# best wood for outdoor projects



## TDW (Mar 25, 2010)

My wife wants me to build her a pergola. Can anyone tell me the best wood for my area which is humid and hot in the summers, I live in Kentucky. I was thinking of cedar but how do I treat the cedar? Any ideas would be appreciated.

Thanks!


----------



## hObOmOnk (Feb 6, 2007)

I live in Kentucky.
I use Eastern Red Cedar for outdoor projects.
One finish for cedar that I like is Sikkens Cetol.


----------



## rrdesigns (Sep 4, 2009)

Western Red Cedar is the wood of choice in my neck of the woods (Oklahoma).

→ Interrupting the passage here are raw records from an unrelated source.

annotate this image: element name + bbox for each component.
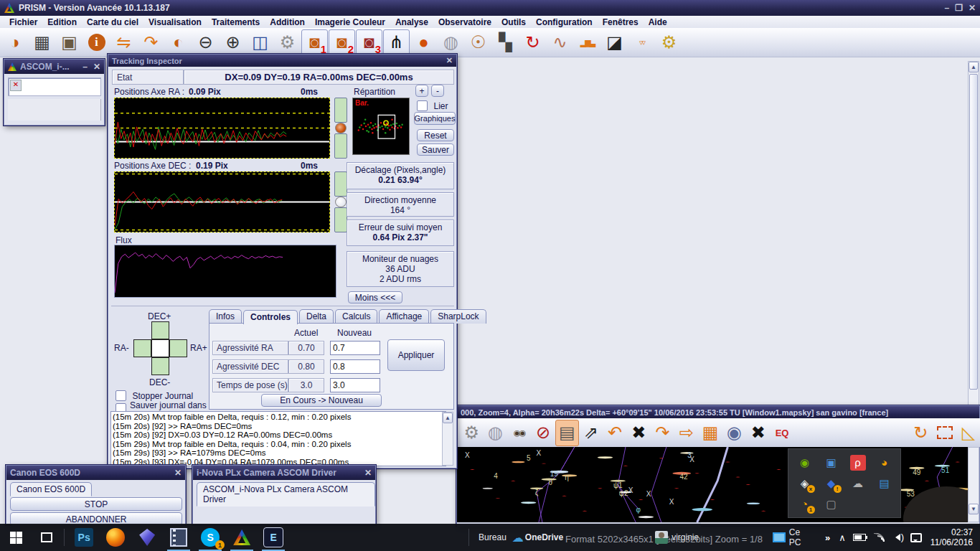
menu-addition[interactable]: Addition <box>265 17 310 27</box>
tracking-log[interactable]: (15m 20s) Mvt trop faible en Delta, requ… <box>110 411 446 466</box>
wifi-icon[interactable] <box>873 533 885 542</box>
workspace-scrollbar[interactable]: ▲ <box>968 61 979 405</box>
expand-icon[interactable]: ⇗ <box>580 420 603 446</box>
graphiques-button[interactable]: Graphiques <box>414 112 456 125</box>
gear-icon[interactable]: ⚙ <box>460 420 483 446</box>
scroll-down-icon[interactable]: ▼ <box>969 504 979 514</box>
save-icon[interactable]: ▦ <box>29 29 55 56</box>
minimize-icon[interactable]: – <box>83 62 88 72</box>
tab-calculs[interactable]: Calculs <box>335 309 377 324</box>
close-icon[interactable]: ✕ <box>364 468 372 478</box>
step-icon[interactable]: ⇨ <box>675 420 698 446</box>
dome-icon[interactable]: ◍ <box>438 29 464 56</box>
close-button[interactable]: ✕ <box>969 3 976 13</box>
moins-button[interactable]: Moins <<< <box>348 291 402 303</box>
startisback-icon[interactable]: ◕ <box>877 455 892 471</box>
menu-fen-tres[interactable]: Fenêtres <box>598 17 644 27</box>
menu-observatoire[interactable]: Observatoire <box>433 17 496 27</box>
gear-icon[interactable]: ⚙ <box>274 29 301 56</box>
select-region-icon[interactable] <box>933 420 956 446</box>
monitor-icon[interactable]: ▢ <box>824 496 839 512</box>
focus-drop-icon[interactable]: ● <box>410 29 437 56</box>
task-view-button[interactable] <box>32 524 60 551</box>
dec-slider-knob[interactable] <box>335 197 347 207</box>
zoom-in-icon[interactable]: ⊕ <box>220 29 246 56</box>
nvidia-icon[interactable]: ◉ <box>797 455 813 471</box>
ra-slider-track-bottom[interactable] <box>334 133 347 159</box>
taskbar-prism-button[interactable] <box>226 524 258 551</box>
globe-icon[interactable]: ◍ <box>484 420 507 446</box>
curve-icon[interactable]: ∿ <box>547 29 573 56</box>
zoom-out-icon[interactable]: ⊖ <box>192 29 219 56</box>
stopper-journal-checkbox[interactable] <box>116 390 126 401</box>
lier-checkbox[interactable] <box>417 100 428 111</box>
reduce-icon[interactable]: ✖ <box>747 420 770 446</box>
scroll-up-icon[interactable]: ▲ <box>969 62 979 72</box>
menu-fichier[interactable]: Fichier <box>4 17 42 27</box>
tab-sharplock[interactable]: SharpLock <box>430 309 486 324</box>
collimation-icon[interactable]: ☉ <box>465 29 491 56</box>
reset-button[interactable]: Reset <box>417 129 454 141</box>
taskbar-editor-button[interactable]: E <box>258 524 289 551</box>
maximize-button[interactable]: ❐ <box>955 3 963 13</box>
binoculars-icon[interactable]: ◉◉ <box>508 420 531 446</box>
map-scrollbar[interactable]: ▼ <box>968 447 979 522</box>
rotate-icon[interactable]: ↷ <box>138 29 164 56</box>
sauver-button[interactable]: Sauver <box>417 143 454 156</box>
view-options-icon[interactable]: ◉ <box>722 420 745 446</box>
measure-icon[interactable]: ◺ <box>957 420 980 446</box>
dec-slider-track-top[interactable] <box>334 171 347 197</box>
taskbar-photoshop-button[interactable]: Ps <box>68 524 100 551</box>
zoom-plus-button[interactable]: + <box>415 85 428 97</box>
scroll-up-icon[interactable]: ▲ <box>443 413 453 423</box>
close-icon[interactable]: ✕ <box>174 468 182 478</box>
dec-slider-track-bottom[interactable] <box>334 207 347 232</box>
center-icon[interactable]: ✖ <box>627 420 650 446</box>
zoom-minus-button[interactable]: - <box>431 85 444 97</box>
camera-3-icon[interactable]: ◙3 <box>356 29 382 56</box>
canon-tab[interactable]: Canon EOS 600D <box>10 482 92 496</box>
menu-visualisation[interactable]: Visualisation <box>143 17 207 27</box>
menu-edition[interactable]: Edition <box>42 17 82 27</box>
appliquer-button[interactable]: Appliquer <box>387 339 445 371</box>
flip-icon[interactable]: ⇋ <box>110 29 137 56</box>
preview-icon[interactable]: ◫ <box>247 29 273 56</box>
cepc-task[interactable]: Ce PC <box>773 527 819 547</box>
cloud-icon[interactable]: ☁ <box>850 476 866 491</box>
display-settings-icon[interactable]: ▣ <box>824 455 839 471</box>
images-icon[interactable]: ▣ <box>56 29 83 56</box>
tab-delta[interactable]: Delta <box>299 309 334 324</box>
volume-icon[interactable] <box>892 534 900 541</box>
cepc-label[interactable]: Ce PC <box>789 527 819 547</box>
ra-slider-track-top[interactable] <box>334 98 347 123</box>
tab-controles[interactable]: Controles <box>243 310 298 324</box>
menu-configuration[interactable]: Configuration <box>531 17 598 27</box>
user-label[interactable]: virginie <box>672 532 705 542</box>
taskbar-gem-button[interactable] <box>131 524 163 551</box>
invert-icon[interactable]: ◪ <box>601 29 628 56</box>
disable-icon[interactable]: ⊘ <box>532 420 555 446</box>
profile-icon[interactable]: ▿▿ <box>628 29 655 56</box>
action-center-icon[interactable] <box>910 533 922 542</box>
contrast-icon[interactable]: ◐ <box>165 29 192 56</box>
orbit-icon[interactable]: ↷ <box>651 420 674 446</box>
security-alert-icon[interactable]: ◆! <box>824 476 839 491</box>
lier-check[interactable]: Lier <box>417 99 448 112</box>
loop-red-icon[interactable]: ↻ <box>519 29 546 56</box>
eq-mode-icon[interactable]: EQ <box>771 420 793 446</box>
close-icon[interactable]: ✕ <box>446 56 453 65</box>
menu-traitements[interactable]: Traitements <box>207 17 265 27</box>
camera-2-icon[interactable]: ◙2 <box>329 29 355 56</box>
calibration-icon[interactable]: ▚ <box>492 29 519 56</box>
minimize-button[interactable]: – <box>944 3 949 13</box>
taskbar-skype-button[interactable]: S1 <box>194 524 226 551</box>
print-icon[interactable]: ▤ <box>555 420 579 446</box>
messenger-icon[interactable]: ◔1 <box>797 496 813 512</box>
ra-slider-knob[interactable] <box>335 123 347 133</box>
close-icon[interactable]: ✕ <box>93 62 100 72</box>
log-scrollbar[interactable]: ▲ <box>442 412 453 466</box>
battery-icon[interactable] <box>853 534 866 541</box>
refresh-icon[interactable]: ↻ <box>909 420 932 446</box>
automation-icon[interactable]: ⚙ <box>656 29 682 56</box>
menu-outils[interactable]: Outils <box>496 17 531 27</box>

There are many clear and tinted sealers out there to choose from. I've used "Behr" and "Superdeck" sealers with good results.


----------



## andy6645 (Apr 10, 2009)

If you like a "light" color to the wood try cypress. Excellent outdoor wood.

Andy
Norton, MA


----------



## richgreer (Dec 25, 2009)

In my opinion, the very best wood for withstanding weather is ipé. My deck and all my outdoor furniture is ipé. It is all over 10 years old and it shows no signs of weathering. It will last longer than I will.

It is heavy, dense and hard. Yes, it is hard on tools, but they can be re-sharpened.

Using a protective finish is optional. It will last with or without a protective finish. The difference is that without a protective finish, it will go gray (which I like).


----------



## Dcase (Jul 7, 2010)

Redwood has always been considered one of the top wood choices for outdoor use. Its probably harder to find new but maybe worth a try.

I got lucky and knew a guy who was tearing down a huge Redwood deck at his house. I grabbed all the lumber and reclaimed it. Very nice lumber.


----------



## shipwright (Sep 27, 2010)

Red Cedar or, if cost is no issue, of course there's always Teak. Either will finish well with Cetol and both will weather beautifully silver grey if left alone.


----------